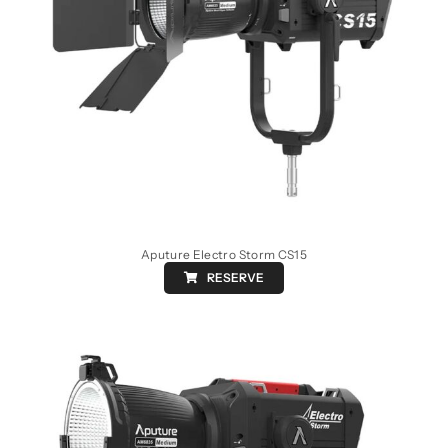
Aputure Electro Storm CS15
RESERVE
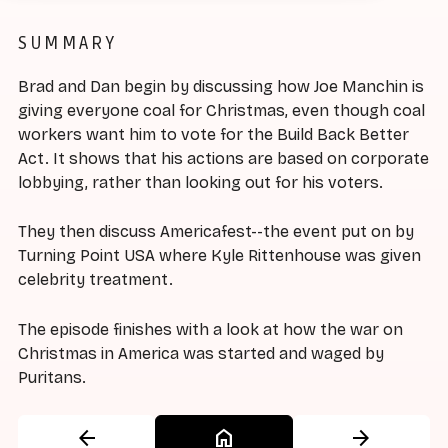
SUMMARY
Brad and Dan begin by discussing how Joe Manchin is
giving everyone coal for Christmas, even though coal
workers want him to vote for the Build Back Better
Act. It shows that his actions are based on corporate
lobbying, rather than looking out for his voters.
They then discuss Americafest--the event put on by
Turning Point USA where Kyle Rittenhouse was given
celebrity treatment.
The episode finishes with a look at how the war on
Christmas in America was started and waged by
Puritans.
arrow_back
home
arrow_forward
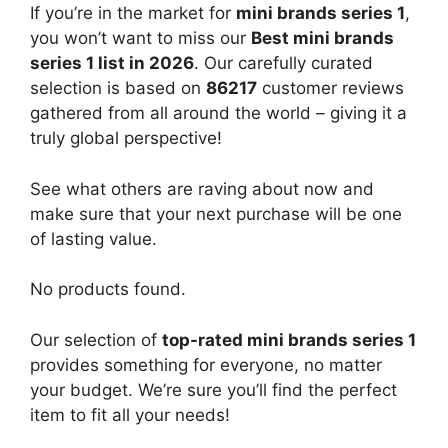
If you’re in the market for
mini brands series 1
,
you won’t want to miss our
Best mini brands
series 1 list in 2026
. Our carefully curated
selection is based on
86217
customer reviews
gathered from all around the world – giving it a
truly global perspective!
See what others are raving about now and
make sure that your next purchase will be one
of lasting value.
No products found.
Our selection of
top-rated mini brands series 1
provides something for everyone, no matter
your budget. We’re sure you’ll find the perfect
item to fit all your needs!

> _TASK PROMPT_:
If a line in the entries above contains "selection", include it in the count, then report only the total.

> _ANSWER_:
2